EXERCISE OBJECTIVE:
Which lines in the data contain the word "même"? Please copy each of them.

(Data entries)
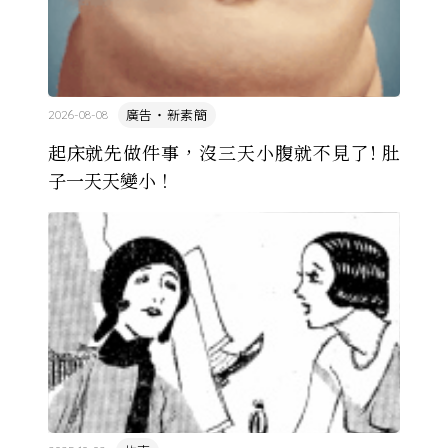
廣告・新素簡
2026-08-08
起床就先做件事，沒三天小腹就不見了! 肚
子一天天變小！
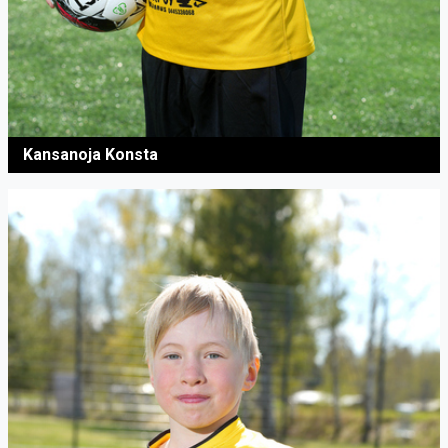
Kansanoja Konsta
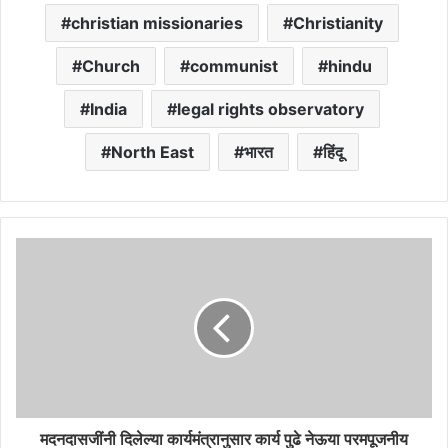
christian missionaries
Christianity
Church
communist
hindu
India
legal rights observatory
North East
भारत
हिंदू
मदनदासजींनी दिलेल्या कार्यमंत्रानुसार कार्य पुढे नेऊया परमपूजनीय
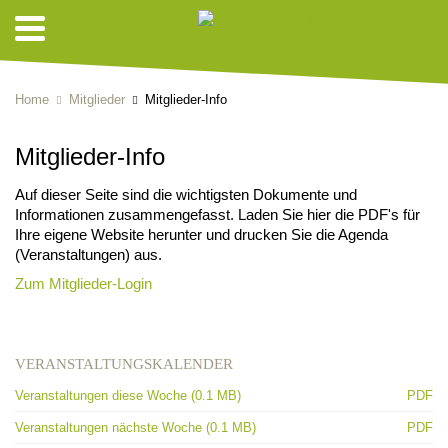
Home
Mitglieder
Mitglieder-Info
Mitglieder-Info
Auf dieser Seite sind die wichtigsten Dokumente und
Informationen zusammengefasst. Laden Sie hier die PDF's für
Ihre eigene Website herunter und drucken Sie die Agenda
(Veranstaltungen) aus.
Zum Mitglieder-Login
VERANSTALTUNGSKALENDER
Veranstaltungen diese Woche (0.1 MB)
PDF
Veranstaltungen nächste Woche (0.1 MB)
PDF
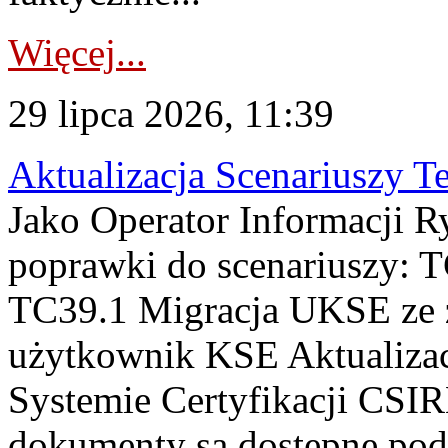
Więcej...
29 lipca 2026, 11:39
Aktualizacja Scenariuszy T
Jako Operator Informacji R
poprawki do scenariuszy: 
TC39.1 Migracja UKSE ze
użytkownik KSE Aktualizac
Systemie Certyfikacji CSIR
dokumenty są dostępne pod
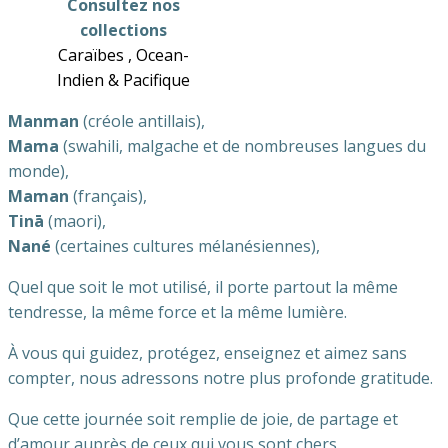
Consultez nos
collections
Caraïbes , Ocean-
Indien & Pacifique
Manman
(créole antillais),
Mama
(swahili, malgache et de nombreuses langues du
monde),
Maman
(français),
Tinā
(maori),
Nané
(certaines cultures mélanésiennes),
Quel que soit le mot utilisé, il porte partout la même
tendresse, la même force et la même lumière.
À vous qui guidez, protégez, enseignez et aimez sans
compter, nous adressons notre plus profonde gratitude.
Que cette journée soit remplie de joie, de partage et
d’amour auprès de ceux qui vous sont chers.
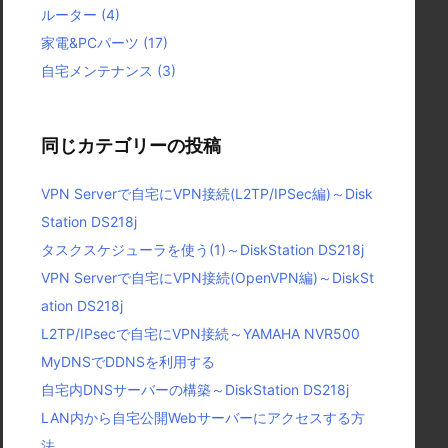
ルーター
(4)
家電&PCパーツ
(17)
自宅メンテナンス
(3)
同じカテゴリーの投稿
VPN Serverで自宅にVPN接続(L2TP/IPSec編)～Disk
Station DS218j
タスクスケジューラを使う(1)～DiskStation DS218j
VPN Serverで自宅にVPN接続(OpenVPN編)～DiskSt
ation DS218j
L2TP/IPsecで自宅にVPN接続～YAMAHA NVR500
MyDNSでDDNSを利用する
自宅内DNSサーバーの構築～DiskStation DS218j
LAN内から自宅公開Webサーバーにアクセスする方
法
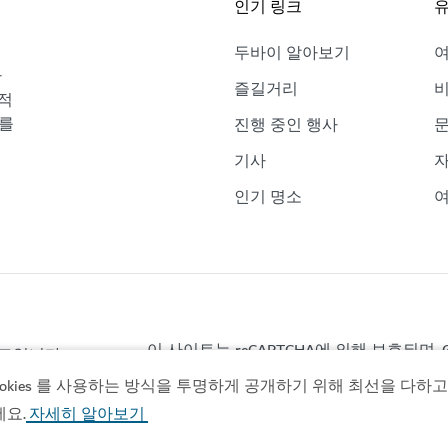
인기 링크
유
두바이 알아보기
바
즐길거리
비
적
보를
진행 중인 행사
기사
자
인기 명소
여
이 사이트는 reCAPTCHA에 의해 보호되며, G
이트입니다.
ies 를 사용하는 방식을 투명하게 공개하기 위해 최선을 다하고 있
세요.
자세히 알아보기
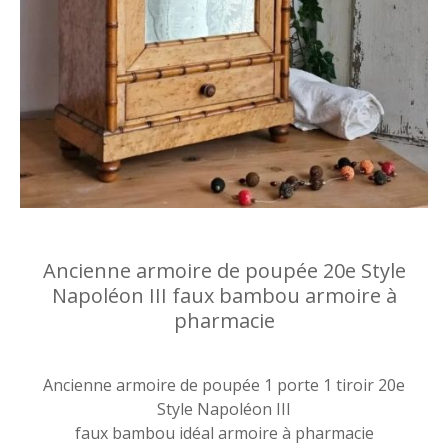
Ancienne armoire de poupée 20e Style
Napoléon III faux bambou armoire à
pharmacie
Ancienne armoire de poupée 1 porte 1 tiroir 20e
Style Napoléon III
faux bambou idéal armoire à pharmacie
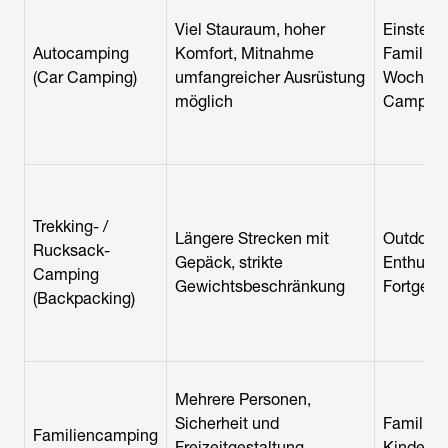
Viel Stauraum, hoher
Einsteige
Autocamping
Komfort, Mitnahme
Familien
(Car Camping)
umfangreicher Ausrüstung
Wochene
möglich
Camper
Trekking- /
Längere Strecken mit
Outdoor-
Rucksack-
Gepäck, strikte
Enthusia
Camping
Gewichtsbeschränkung
Fortgesc
(Backpacking)
Mehrere Personen,
Sicherheit und
Familien
Familiencamping
Freizeitgestaltung
Kindern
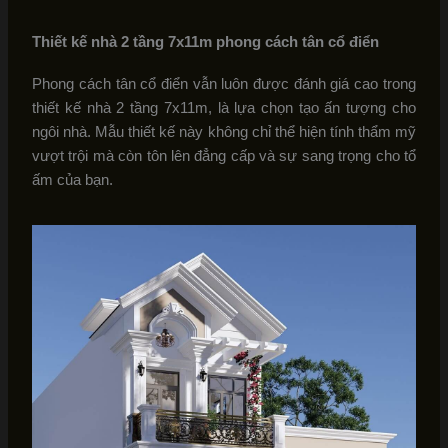
Thiết kế nhà 2 tầng 7x11m phong cách tân cổ điển
Phong cách tân cổ điển vẫn luôn được đánh giá cao trong
thiết kế nhà 2 tầng 7x11m, là lựa chọn tạo ấn tượng cho
ngôi nhà. Mẫu thiết kế này không chỉ thể hiện tính thẩm mỹ
vượt trội mà còn tôn lên đẳng cấp và sự sang trọng cho tổ
ấm của bạn.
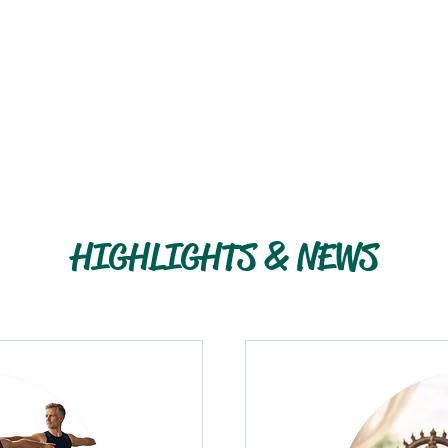
HIGHLIGHTS & NEWS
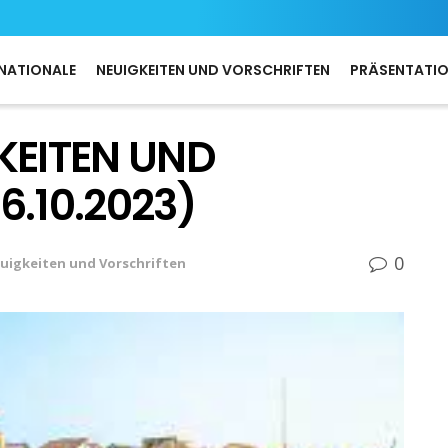
NATIONALE
NEUIGKEITEN UND VORSCHRIFTEN
PRÄSENTATI
KEITEN UND
6.10.2023)
0
uigkeiten und Vorschriften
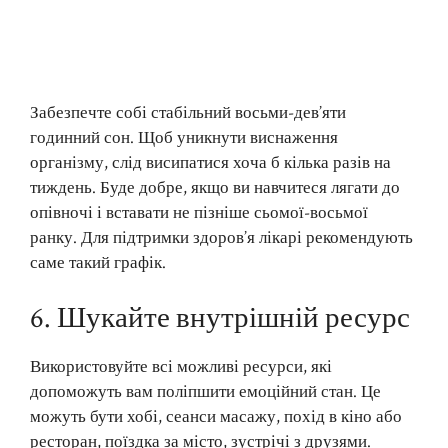
Забезпечте собі стабільний восьми-дев’яти
годинний сон. Щоб уникнути виснаження
організму, слід висипатися хоча б кілька разів на
тиждень. Буде добре, якщо ви навчитеся лягати до
опівночі і вставати не пізніше сьомої-восьмої
ранку. Для підтримки здоров’я лікарі рекомендують
саме такий графік.
6. Шукайте внутрішній ресурс
Використовуйте всі можливі ресурси, які
допоможуть вам поліпшити емоційний стан. Це
можуть бути хобі, сеанси масажу, похід в кіно або
ресторан, поїздка за місто, зустрічі з друзями.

TASK OUTPUT:
Quel que soit le mot utilisé, il porte partout la même
tendresse, la même force et la même lumière.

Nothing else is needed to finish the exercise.